The game started out promising for the Red as it got on the scoreboard early and maintained a 1-0 lead for seven minutes. Sophomore midfielder Roy Lang was able to find space between four Notre Dame defenders and score high between the pipes just 1:27 into the game. However, Notre Dame was able to net the equalizer and proceeded to add two more, concluding the first quarter, 3-1, in Notre Dame’s favor. While the Red attempted to recover, it never managed to pull equal with the Irish and was held to one goal on nine shots in the first quarter.
“When you take nine shots on cage and only have one goal you’re not going to come out feeling all that good about yourself,” said Cornell head coach Jeff Tambroni.
The second quarter witnessed similar action.

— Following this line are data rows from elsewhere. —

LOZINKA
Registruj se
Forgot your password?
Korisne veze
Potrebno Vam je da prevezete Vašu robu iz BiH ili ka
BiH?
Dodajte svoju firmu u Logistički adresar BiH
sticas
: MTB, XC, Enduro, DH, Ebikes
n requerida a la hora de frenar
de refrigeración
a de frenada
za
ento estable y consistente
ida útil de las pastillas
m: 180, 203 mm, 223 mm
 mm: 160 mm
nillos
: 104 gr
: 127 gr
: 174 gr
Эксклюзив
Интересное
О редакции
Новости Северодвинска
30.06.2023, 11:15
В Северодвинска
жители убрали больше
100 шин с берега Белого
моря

The Irish tallied another one as Notre Dame’s Zach Brenneman sent his 24th goal of the season into freshman goalie A.J. Fiore’s cage, adding to a 4-0 run for Notre Dame that held Cornell scoreless for over 15 minutes. Freshman attackman Steve Mock was eventually able to halve Notre Dame’s lead, but Notre Dame responded within two minutes to bring the score to 5-2. Mock added one more for the quarter, but so did the Irish, making the score 6-3 going into the half.

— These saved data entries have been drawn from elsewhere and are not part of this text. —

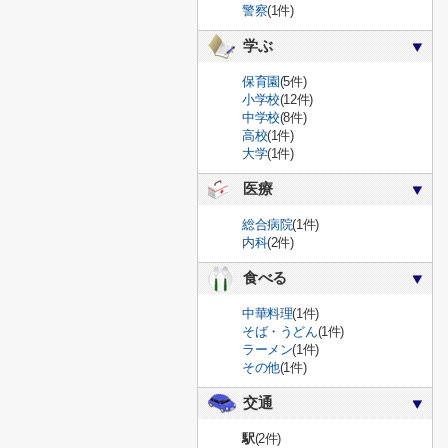
警察
(1件)
学ぶ
保育園
(5件)
小学校
(12件)
中学校
(8件)
高校
(1件)
大学
(1件)
医療
総合病院
(1件)
内科
(2件)
食べる
中華料理
(1件)
そば・うどん
(1件)
ラーメン
(1件)
その他
(1件)
交通
駅
(2件)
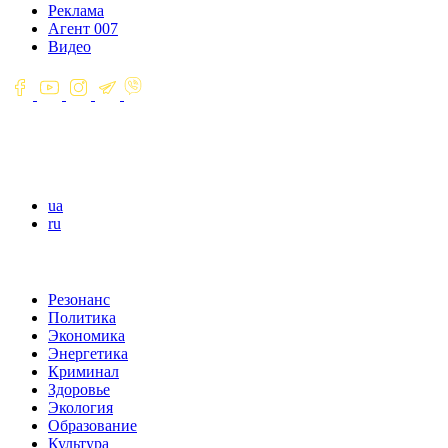
Реклама
Агент 007
Видео
ua
ru
Резонанс
Политика
Экономика
Энергетика
Криминал
Здоровье
Экология
Образование
Культура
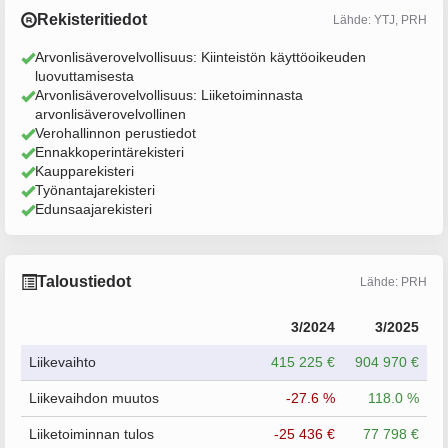
Rekisteritiedot
Lähde: YTJ, PRH
Arvonlisäverovelvollisuus: Kiinteistön käyttöoikeuden
luovuttamisesta
Arvonlisäverovelvollisuus: Liiketoiminnasta
arvonlisäverovelvollinen
Verohallinnon perustiedot
Ennakkoperintärekisteri
Kaupparekisteri
Työnantajarekisteri
Edunsaajarekisteri
Taloustiedot
Lähde: PRH
3/2024
3/2025
Liikevaihto
415 225 €
904 970 €
Liikevaihdon muutos
-27.6 %
118.0 %
Liiketoiminnan tulos
-25 436 €
77 798 €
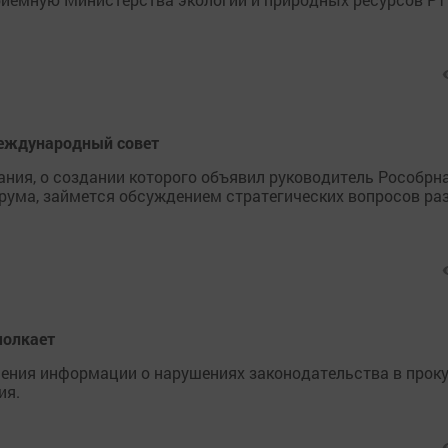
Международный совет
ния, о создании которого объявил руководитель Рособрн
рума, займется обсуждением стратегических вопросов ра
молкает
чения информации о нарушениях законодательства в прок
ия.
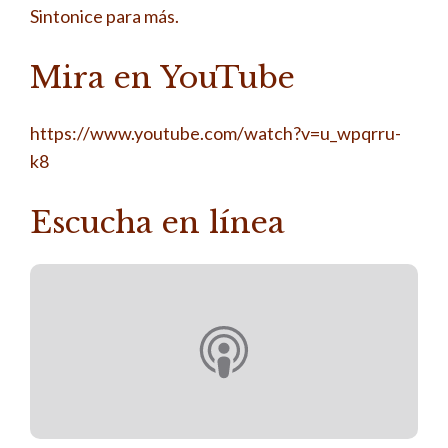
Sintonice para más.
Mira en YouTube
https://www.youtube.com/watch?v=u_wpqrru-
k8
Escucha en línea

“In the first half [Rodgers] had 10 saves, and credit to him for playing great, and doing his job and keeping those guys in it. We were getting great looks. We didn’t hit some of the shots we needed to or would have liked to early. The momentum never seemed to go our way,” said senior co-captain Ryan Hurley.
Mock notched a hat trick in the third quarter, and freshman attackman Ross Gillum scored his first postseason goal in the third, yet the lucky Irish added two more of their own. Gillum earned another point as he assisted Cornell’s next goal, scored by Hurley with 6:08 remaining in the game, cutting the deficit to three. However, Notre Dame refused to give anything up and quickly turned a 9-6 lead into a 12-6 score, before the dynamic Red duo of Hurley and sophomore attackman Rob Pannell scored a man-up goal to –– if nothing else –– end the season on a symbolic note. The game culminated in a 12-7 upset of the Red, allowing Notre Dame to move on to its first-ever NCAA tournament final against eventual-champion Duke.

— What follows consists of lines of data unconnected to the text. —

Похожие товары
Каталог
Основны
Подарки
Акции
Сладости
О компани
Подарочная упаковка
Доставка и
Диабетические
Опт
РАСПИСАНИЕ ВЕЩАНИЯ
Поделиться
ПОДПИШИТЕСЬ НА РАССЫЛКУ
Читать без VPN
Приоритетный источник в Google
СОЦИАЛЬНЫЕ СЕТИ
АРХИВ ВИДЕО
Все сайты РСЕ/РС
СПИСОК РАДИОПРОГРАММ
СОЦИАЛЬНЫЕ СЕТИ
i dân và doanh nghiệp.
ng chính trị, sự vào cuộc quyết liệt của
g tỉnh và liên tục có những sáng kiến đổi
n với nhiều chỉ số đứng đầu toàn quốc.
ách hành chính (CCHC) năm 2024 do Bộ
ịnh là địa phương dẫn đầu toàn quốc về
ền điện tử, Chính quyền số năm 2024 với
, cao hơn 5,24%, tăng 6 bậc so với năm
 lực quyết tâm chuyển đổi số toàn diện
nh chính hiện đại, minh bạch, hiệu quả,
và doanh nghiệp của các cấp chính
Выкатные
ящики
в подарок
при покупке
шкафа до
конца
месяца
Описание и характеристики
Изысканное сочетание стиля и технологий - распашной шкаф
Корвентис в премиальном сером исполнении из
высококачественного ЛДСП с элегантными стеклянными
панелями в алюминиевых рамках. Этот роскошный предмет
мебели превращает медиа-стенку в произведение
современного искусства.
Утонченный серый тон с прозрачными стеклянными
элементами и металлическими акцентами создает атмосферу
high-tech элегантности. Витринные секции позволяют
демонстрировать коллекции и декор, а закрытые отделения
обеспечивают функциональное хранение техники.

Cornell dominated in shots, ground balls and face-offs, but this proved not enough. Rodgers was able to stay all over the net, and the Notre Dame defense was able to hold top attackmen Hurley and Pannell to a mere two goals and three assists in total.
“Scott Rodgers did a great job of making saves. We were shooting at places that we thought were going to go in. Credit to him for doing a great job; he had 16 saves on the day, so it’s just a credit to him and the defense around him,” Pannell said.
Thus, Cornell’s 2010 lacrosse season comes to a close after a longer-than-expected and improved run by the Red, in front of not only the 44,000+ people present at M&T Bank Stadium, but also the television viewers watching from all over the country on ESPN2. Though Notre Dame was able to almost double Cornell’s score, the fact of the matter remains that the Red did boast the youngest squad of any team in the Final Four.
“I’ve never been so proud of the way they played. Our captains Ryan Hurley and Pierce Derkac just did a tremendous job this year at bringing this group along at a pace that was conducive to our youth and immaturity to a point right here,” Tambroni said.